■ **EXERCISE INSTRUCTIONS**:
Starting at the first line of the entries below, please return exactly each line up to and including the one with "painting competition: Celebration!"; pictures stay out.
====== EXCERPTED DATA ======
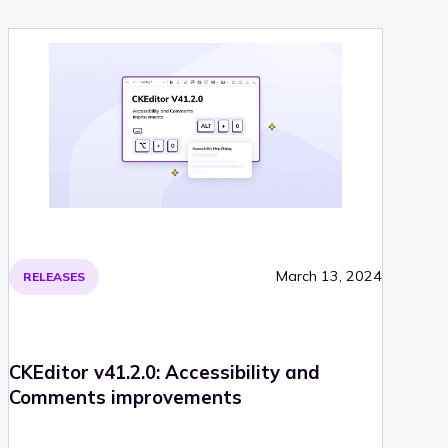
March 13, 2024
RELEASES
CKEditor v41.2.0: Accessibility and
Comments improvements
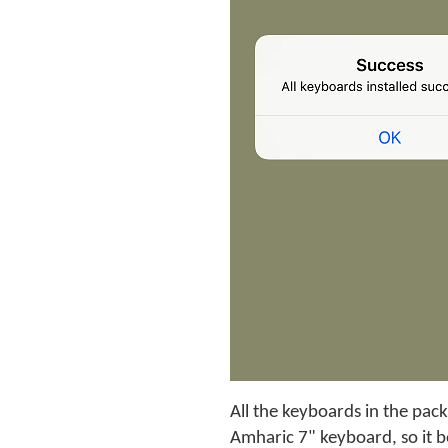
All the keyboards in the pack
Amharic 7" keyboard, so it 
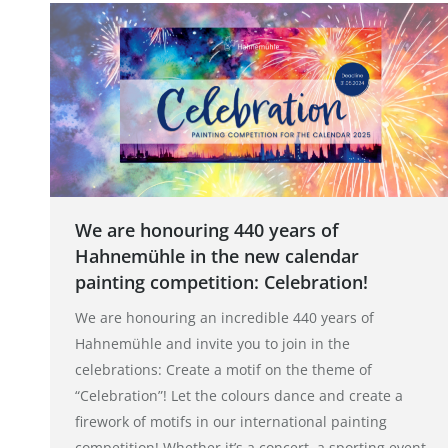
We are honouring 440 years of
Hahnemühle in the new calendar
painting competition: Celebration!
We are honouring an incredible 440 years of
Hahnemühle and invite you to join in the
celebrations: Create a motif on the theme of
“Celebration”! Let the colours dance and create a
firework of motifs in our international painting
competition! Whether it’s a concert, a sporting event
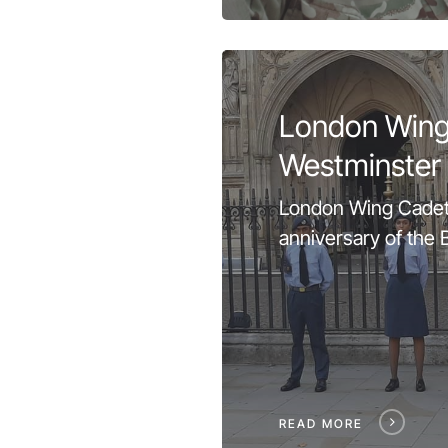
London Wing
Westminster
London Wing Cadet
anniversary of the Ba
READ MORE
======
■ **SOLUTION FOR THIS TASK**:
March 13, 2024
RELEASES
CKEditor v41.2.0: Accessibility and
Comments improvements
All the keyboards in the pack
Amharic 7" keyboard, so it 
We are honouring 440 years of
Hahnemühle in the new calendar
painting competition: Celebration!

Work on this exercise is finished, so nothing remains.